The heart of the book is Fleming’s constructive argument that fidelity in interpreting the Constitution as written requires a moral reading or philosophic approach. Fidelity commits us to honoring our aspirational principles, not following the relatively specific original meanings (or original expected applications) of the founders. “Originalists would enshrine an imperfect Constitution that does not deserve our fidelity,” he says. “Only a moral reading or philosophic approach, which aspires to interpret our imperfect Constitution so as to make it the best it can be, gives us hope of interpreting it in a manner that may deserve our fidelity.”
Professor Richard Fallon of Harvard Law School has written of Fleming’s book: “In addition to mounting forceful attacks on the ‘originalist’ and ‘living constitutionalist’ approaches that have recently dominated the field, James Fleming emerges in this book as the ablest current defender of a ‘moral reading’ approach (long championed by Ronald Dworkin) that calls upon judges to make candid moral judgments in interpreting the Constitution that we have, not fashioning a new one.”
This book is a sequel to Fleming’s prior work, Constitutional Interpretation: The Basic Questions (Oxford University Press 2007) (with Sotirios Barber). That book takes up Dworkin’s famous call for a “fusion of constitutional law and moral theory,” arguing for a philosophic approach to constitutional interpretation. In doing so, it systematically analyzes competing approaches—textualism, consensualism, originalism, structuralism, doctrinalism, minimalism, and pragmatism—that aim and claim to avoid making moral and philosophic judgments about the best understanding of the Constitution.
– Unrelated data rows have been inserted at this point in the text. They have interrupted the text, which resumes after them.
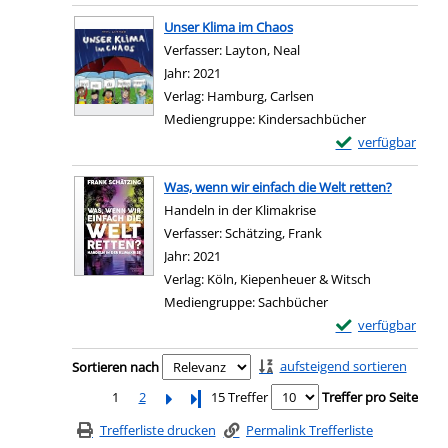
Zum Download von e
Unser Klima im Chaos
Verfasser:
Layton, Neal
Suche nach diesem Verfa
Jahr:
2021
Verlag:
Hamburg, Carlsen
Mediengruppe:
Kindersachbücher
Exemplar-Details
verfügbar
Zum Download von e
Was, wenn wir einfach die Welt retten?
Handeln in der Klimakrise
Verfasser:
Schätzing, Frank
Suche nach diesem V
Jahr:
2021
Verlag:
Köln, Kiepenheuer & Witsch
Mediengruppe:
Sachbücher
Exemplar-Details 
verfügbar
Zum Download von e
Zu den Suchfiltern springen
aufsteigend sortieren
Sortieren nach
1
2
Letzte Seite
15 Treffer
Treffer pro Seite
Trefferliste drucken
Permalink Trefferliste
In his new book, Fleming criticizes particular originalisms in a more thoroughgoing way.
A Comparative Angle
The topics of Fleming’s book are of great interest to comparative constitutional law scholars around the world. “It is a puzzle for constitutional scholars to account for the grip of originalism on the American constitutional culture,” Fleming says. “No other country in the world professes this type of originalist reading of their own constitution, yet many American originalists assert that originalism is what interpretation just is and has to be.”
He contends that the reasons commonly offered for the grip of originalism in the American constitutional culture are better understood as reasons for the grip of the aspiration to fidelity, not the grip of originalism itself. He contends that those reasons demonstrate the need for a moral reading or philosophic approach that conceives of fidelity as realizing the promise of our constitutional commitments, not an authoritarian originalist conception of fidelity as following our concrete historical practices.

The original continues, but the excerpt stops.